3. A morte dos vivos

Na sala de espera Marcia se senta na cadeira perto da janela, de pernas cruzadas e olhar distante. A Luz do sol entra pela janela como uma coluna de luz, mostrando que o dia lá fora estava lindo e agravável, com arvores verdes que dançavam com o vento. Lá dentro as pessoas estavam cansadas, muitos desde a madrugada estavam lá velando o corpo. Marcia segurava aliança do seu marido com toda força como se o ato segurasse a alma do seu amado a terra. Um copo vazio na mão e um aperto no peito, as lagrimas caiam silenciosamente dos olhos, as pessoas estavam em torno do caixão e alguns cuidando de sua sogra que já era bem idosa. Queria ficar sozinha olhando através da janela esperando alguém gritar, que ele estava vivo e tudo era um engano.

Quantas noites em claro, abraçados no hospital, quantos dias de brigas e tedio, quantos sonhos foram negados e esquecidos para viver um amor de verdade.

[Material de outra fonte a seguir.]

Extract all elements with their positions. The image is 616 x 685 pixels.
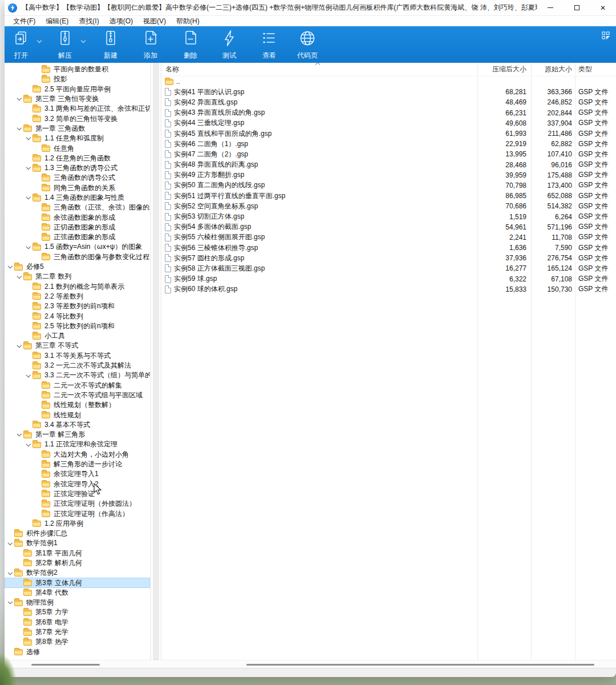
tree-item[interactable]: 1.2 应用举例 [5,519,150,529]
tree-item[interactable]: 第3章 立体几何 [5,578,150,587]
collapse-chevron-icon[interactable] [15,345,23,347]
collapse-chevron-icon[interactable] [6,602,14,603]
tree-item[interactable]: 第8章 热学 [5,637,150,647]
menu-item-options[interactable]: 选项(O) [104,16,138,26]
tree-item[interactable]: 三角函数的图像与参数变化过程 [5,252,150,262]
test-button[interactable]: 测试 [213,29,246,61]
tree-item[interactable]: 余弦定理导入2 [5,479,150,489]
collapse-chevron-icon[interactable] [24,138,33,139]
column-header-type[interactable]: 类型 [575,65,616,74]
close-button[interactable]: ✕ [590,0,616,16]
file-row[interactable]: 实例52 空间直角坐标系.gsp70,686514,382GSP 文件 [161,201,616,211]
tree-item[interactable]: 正弦定理验证 [5,489,150,499]
collapse-chevron-icon[interactable] [24,444,33,446]
tree-item[interactable]: 二元一次不等式的解集 [5,381,150,390]
tree-item[interactable]: 余弦定理导入1 [5,469,150,479]
collapse-chevron-icon[interactable] [6,573,14,574]
tree-item[interactable]: 正切函数图象的形成 [5,223,150,232]
tree-item[interactable]: 2.5 等比数列的前n项和 [5,321,150,331]
file-row[interactable]: 实例57 圆柱的形成.gsp37,936276,754GSP 文件 [161,253,616,263]
column-header-name[interactable]: 名称 [161,65,477,74]
tree-item[interactable]: 解三角形的进一步讨论 [5,460,150,469]
menu-item-find[interactable]: 查找(I) [74,16,104,26]
collapse-chevron-icon[interactable] [6,543,14,545]
tree-item[interactable]: 2.3 等差数列的前n项和 [5,301,150,311]
collapse-chevron-icon[interactable] [24,247,33,248]
tree-item[interactable]: 余弦函数图象的形成 [5,212,150,222]
tree-item[interactable]: 必修5 [5,262,150,272]
file-row[interactable]: 实例58 正方体截面三视图.gsp16,277165,124GSP 文件 [161,263,616,273]
open-dropdown-chevron-icon[interactable] [37,38,43,43]
tree-item[interactable]: 2.1 数列的概念与简单表示 [5,282,150,292]
tree-item[interactable]: 第6章 电学 [5,618,150,627]
tree-item[interactable]: 三角函数的诱导公式 [5,173,150,183]
file-row[interactable]: 实例50 直二面角内的线段.gsp70,798173,400GSP 文件 [161,180,616,191]
collapse-chevron-icon[interactable] [24,167,33,169]
tree-item[interactable]: 第二章 数列 [5,272,150,281]
tree-item[interactable]: 积件步骤汇总 [5,529,150,538]
column-header-compressed-size[interactable]: 压缩后大小 [477,65,531,74]
file-row[interactable]: 实例43 异面直线所成的角.gsp66,231202,844GSP 文件 [161,108,616,118]
tree-item[interactable]: 第1章 平面几何 [5,549,150,558]
open-button[interactable]: 打开 [5,29,38,61]
file-row[interactable]: 实例54 多面体的截面.gsp54,961571,196GSP 文件 [161,222,616,232]
toolbar-layout-icon[interactable] [601,31,610,40]
tree-item[interactable]: 正弦定理证明（作高法） [5,509,150,518]
file-row[interactable]: 实例49 正方形翻折.gsp39,959175,488GSP 文件 [161,170,616,180]
file-row[interactable]: 实例59 球.gsp6,32267,108GSP 文件 [161,274,616,284]
file-row[interactable]: 实例51 过两平行直线的垂直平面.gsp86,985652,088GSP 文件 [161,191,616,201]
collapse-chevron-icon[interactable] [15,434,23,436]
tree-item[interactable]: 选修 [5,647,150,657]
collapse-chevron-icon[interactable] [24,197,33,199]
menu-item-help[interactable]: 帮助(H) [171,16,205,26]
view-button[interactable]: 查看 [253,29,286,61]
tree-item[interactable]: 2.5 平面向量应用举例 [5,84,150,94]
file-row[interactable]: 实例44 三垂线定理.gsp49,608337,904GSP 文件 [161,118,616,128]
extract-button[interactable]: 解压 [48,29,82,61]
tree-item[interactable]: 1.2 任意角的三角函数 [5,154,150,163]
file-row[interactable]: 实例47 二面角（2）.gsp13,995107,410GSP 文件 [161,149,616,159]
file-row[interactable]: 实例53 切割正方体.gsp1,5196,264GSP 文件 [161,211,616,221]
tree-item[interactable]: 3.3 二元一次不等式（组）与简单的线性 [5,370,150,380]
panel-splitter[interactable] [150,63,161,660]
extract-dropdown-chevron-icon[interactable] [81,38,87,43]
collapse-chevron-icon[interactable] [15,128,23,130]
file-row[interactable]: 实例60 球的体积.gsp15,833150,730GSP 文件 [161,284,616,295]
menu-item-edit[interactable]: 编辑(E) [40,16,74,26]
tree-item[interactable]: 物理范例 [5,598,150,607]
tree-item[interactable]: 1.5 函数y=Asin（ωx+ψ）的图象 [5,242,150,252]
tree-item[interactable]: 数学范例2 [5,568,150,578]
tree-item[interactable]: 线性规划（整数解） [5,400,150,410]
file-row[interactable]: 实例45 直线和平面所成的角.gsp61,993211,486GSP 文件 [161,128,616,139]
file-row[interactable]: 实例55 六棱柱侧面展开图.gsp2,24111,708GSP 文件 [161,232,616,243]
collapse-chevron-icon[interactable] [6,266,14,268]
tree-item[interactable]: 任意角 [5,143,150,153]
tree-item[interactable]: 正弦函数图象的形成 [5,232,150,242]
list-hscroll-thumb[interactable] [246,664,594,666]
maximize-button[interactable] [564,0,590,16]
tree-item[interactable]: 3.1 不等关系与不等式 [5,351,150,361]
tree-item[interactable]: 2.2 等差数列 [5,292,150,301]
tree-item[interactable]: 平面向量的数量积 [5,65,150,74]
tree-item[interactable]: 第三章 三角恒等变换 [5,94,150,104]
tree-item[interactable]: 1.3 三角函数的诱导公式 [5,163,150,173]
tree-item[interactable]: 正弦定理证明（外接圆法） [5,499,150,509]
delete-button[interactable]: 删除 [174,29,207,61]
file-row[interactable]: 实例56 三棱锥体积推导.gsp1,6367,590GSP 文件 [161,243,616,253]
collapse-chevron-icon[interactable] [15,98,23,100]
tree-item[interactable]: 三角函数（正弦、余弦）图像的对称性 [5,203,150,212]
file-row[interactable]: 实例48 异面直线的距离.gsp28,46896,016GSP 文件 [161,160,616,170]
parent-directory-row[interactable]: .. [161,76,616,87]
tree-item[interactable]: 1.1 任意角和弧度制 [5,134,150,143]
menu-item-file[interactable]: 文件(F) [8,16,40,26]
tree-item[interactable]: 3.2 一元二次不等式及其解法 [5,361,150,370]
tree-item[interactable]: 第2章 解析几何 [5,558,150,568]
codepage-button[interactable]: 代码页 [291,29,324,61]
tree-item[interactable]: 第7章 光学 [5,627,150,637]
column-header-original-size[interactable]: 原始大小 [531,65,575,74]
new-button[interactable]: 新建 [94,29,127,61]
add-button[interactable]: 添加 [134,29,167,61]
tree-item[interactable]: 第5章 力学 [5,607,150,617]
tree-item[interactable]: 2.4 等比数列 [5,311,150,321]
file-row[interactable]: 实例42 异面直线.gsp48,469246,852GSP 文件 [161,97,616,107]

Se sentia a mulher mais feliz do mundo ao lado do marido e agora a mulher mais privilegiada por ter vivido um amor de verdade, destes de cinema. Um leve sorriso se abriu pensando na sua pele e nos seus beijos até o último dia de suas vidas tudo foi perfeito.

Perto do caixão em voz baixa alguém diz: -Com quem vai ficar a casa? Aquilo é herança, quero minha parte. Um dos irmãos falava para outro a fim de encontrar um apoio para a investida. Temos negócios e família e durante anos ele roubou da gente a oportunidade de usufruir do que o nosso pai deixou para gente, também somos parte da família, temos direito a uma parte. -Tudo vai ser divido em partes iguais, não se preocupe eu mesmo vou cuidar disso. Completa o outro irmão. Os dois não choraram, nem por um segundo, cada um sofre como acha melhor.

Ao fundo uma mulher segura uma criança pela mão e olha aflita com os olhos cheios de lagrimas. Marta estava vendo seu grande amor ir embora cercado de flores, coroas e velas. Todos os dias que se viam era magico, os suspiros, os olhares, os beijos, se sentia a mulher completa, não merecedora de tanto amor. As longas viagens que ele fazia era torturante, mas fazia com que os reencontros fossem mais intensos. Olhava a todos aqueles estranhos de longe, sofria em silencio como sempre fez na vida. Senta-se na cadeira mais longe enquanto um garçom se aproxima e lhe oferece um chá, escuta os gritos de uma mulher ao fundo que se ajoelhava no chão e rasgava a roupa enquanto outras pessoas a socorriam. Um homem se senta ao lado de Marta e diz:

- Ele era um grande babaca. Acabou com minha vida e com tudo que eu tinha. Vim só para ter certeza de que ele estava morto. Por mim, eu mesmo o enterraria e de cabeça para baixo, para caso o infeliz acordar e for cavar para sair chegue mais rápido ao inferno. Pena não poder cuspir no caixão.

-Por que está me dizendo isso?

-Aposto de você é a esposa dele, só pela cara de apaixonadinha. Queria dizer isso para alguém que se importe com ele, já que não posso machucar ló... Queria ser os vermes que vão comer a carne dele.

Com os olhos cheios de lagrimas e a boca tremula pega o seu filho e se afasta daquele homem não queria chamar a atenção das pessoas. O homem não satisfeito vai até o caixão olha para o rosto todo maquiado, toca a testa do morto com o polegar fazendo um último carinho e com um beijo nos lábios se despede.

A mãe do defunto ver aquela cena, que faz sua a pressão cair na mesma hora e ela desmaia. Alguns irmãos colocam aquele homem para fora aos empurrões e pedindo respeito. Uma garota do RH da empresa da família comenta consigo mesma:

- Qual é a novidade? Realmente a família ignorava o amor desses dois.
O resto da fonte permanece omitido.